> [What to do]
When a line in the entries contains the word "your", copy that line in full.

> [Supplied material]
=== Section Start ===

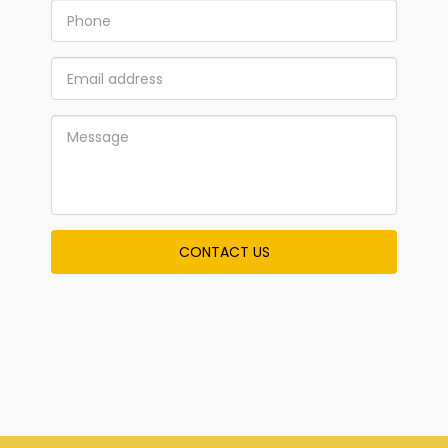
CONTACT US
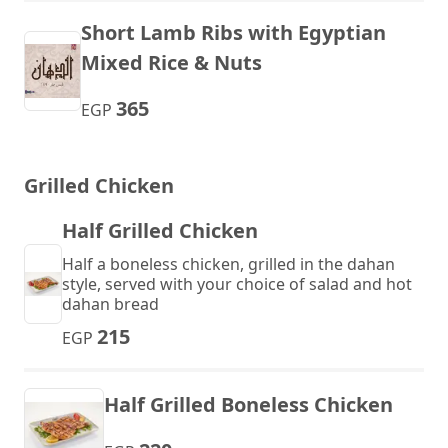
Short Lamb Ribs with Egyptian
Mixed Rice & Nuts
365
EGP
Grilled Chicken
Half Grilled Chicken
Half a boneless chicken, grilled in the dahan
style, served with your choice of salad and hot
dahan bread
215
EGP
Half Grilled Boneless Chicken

=== Section End ===
=== Section Start ===

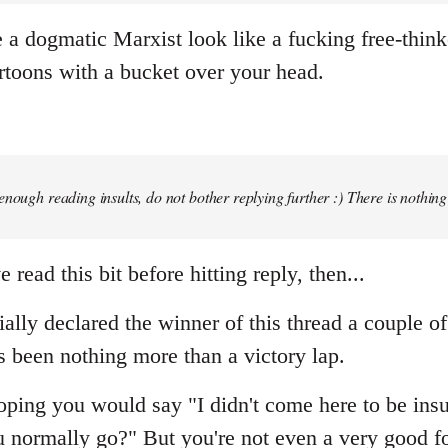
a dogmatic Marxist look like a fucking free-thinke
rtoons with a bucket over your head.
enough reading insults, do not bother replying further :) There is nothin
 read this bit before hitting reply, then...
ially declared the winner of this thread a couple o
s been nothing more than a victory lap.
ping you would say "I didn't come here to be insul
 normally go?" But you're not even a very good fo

=== Section End ===

> [Task solution]
style, served with your choice of salad and hot
rtoons with a bucket over your head.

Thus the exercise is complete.